Records to use:
-*-
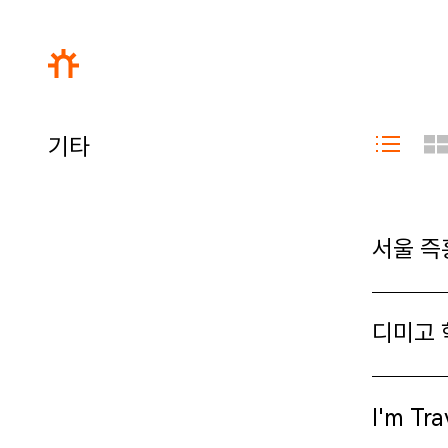
기타
서울 즉
디미고 
I'm Tra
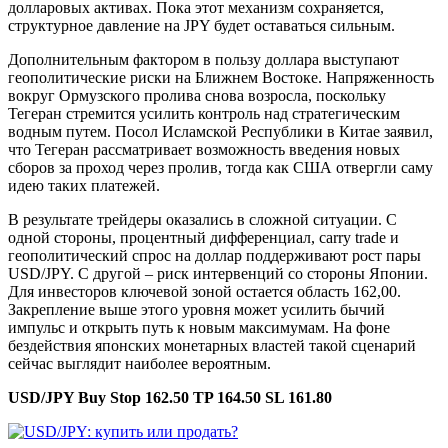
долларовых активах. Пока этот механизм сохраняется,
структурное давление на JPY будет оставаться сильным.
Дополнительным фактором в пользу доллара выступают
геополитические риски на Ближнем Востоке. Напряженность
вокруг Ормузского пролива снова возросла, поскольку
Тегеран стремится усилить контроль над стратегическим
водным путем. Посол Исламской Республики в Китае заявил,
что Тегеран рассматривает возможность введения новых
сборов за проход через пролив, тогда как США отвергли саму
идею таких платежей.
В результате трейдеры оказались в сложной ситуации. С
одной стороны, процентный дифференциал, carry trade и
геополитический спрос на доллар поддерживают рост пары
USD/JPY. С другой – риск интервенций со стороны Японии.
Для инвесторов ключевой зоной остается область 162,00.
Закрепление выше этого уровня может усилить бычий
импульс и открыть путь к новым максимумам. На фоне
бездействия японских монетарных властей такой сценарий
сейчас выглядит наиболее вероятным.
USD/JPY Buy Stop 162.50 TP 164.50 SL 161.80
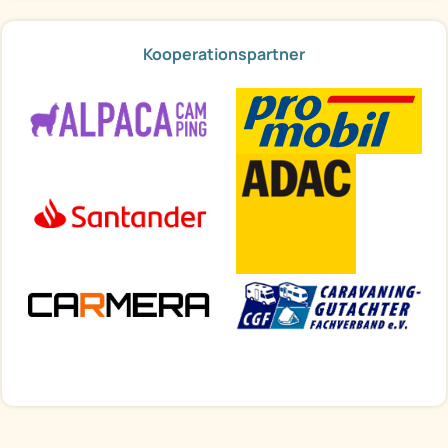
Kooperationspartner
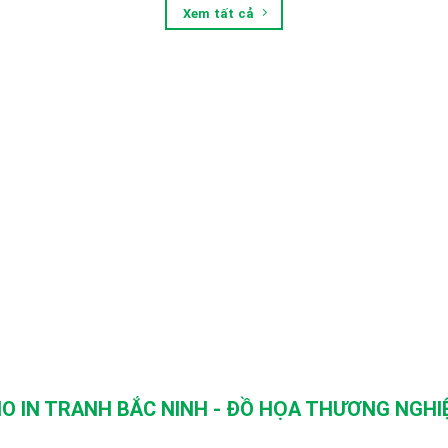
Xem tất cả
O IN TRANH BẮC NINH - ĐỒ HỌA THƯƠNG NGHIỆ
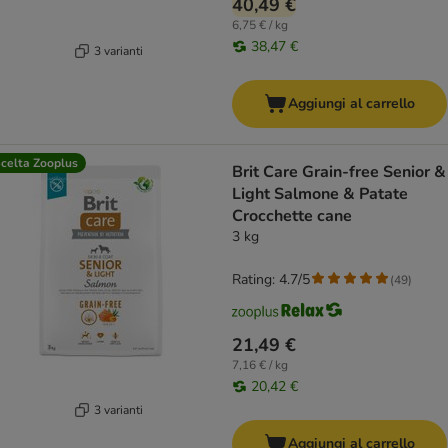
40,49 €
6,75 € / kg
38,47 €
3 varianti
Aggiungi al carrello
celta Zooplus
Brit Care Grain-free Senior &
Light Salmone & Patate
Crocchette cane
3 kg
Rating: 4.7/5
(
49
)
21,49 €
7,16 € / kg
20,42 €
3 varianti
Aggiungi al carrello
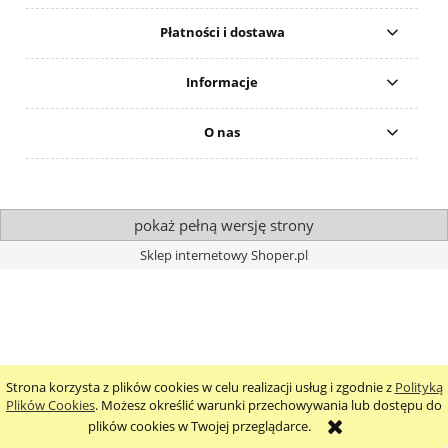
Płatności i dostawa
Informacje
O nas
pokaż pełną wersję strony
Sklep internetowy Shoper.pl
Strona korzysta z plików cookies w celu realizacji usług i zgodnie z
Polityką
Plików Cookies
. Możesz określić warunki przechowywania lub dostępu do
plików cookies w Twojej przeglądarce.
-*-
Activity: Given the listing above, return exactly, and only, the lines from the line with "Crocchette cane" through its final line, both included, with the pictures removed.

The answer:
Crocchette cane
3 kg
Rating: 4.7/5
(
49
)
21,49 €
7,16 € / kg
20,42 €
3 varianti
Aggiungi al carrello
Płatności i dostawa
Informacje
O nas
pokaż pełną wersję strony
Sklep internetowy Shoper.pl
Strona korzysta z plików cookies w celu realizacji usług i zgodnie z
Polityką
Plików Cookies
. Możesz określić warunki przechowywania lub dostępu do
plików cookies w Twojej przeglądarce.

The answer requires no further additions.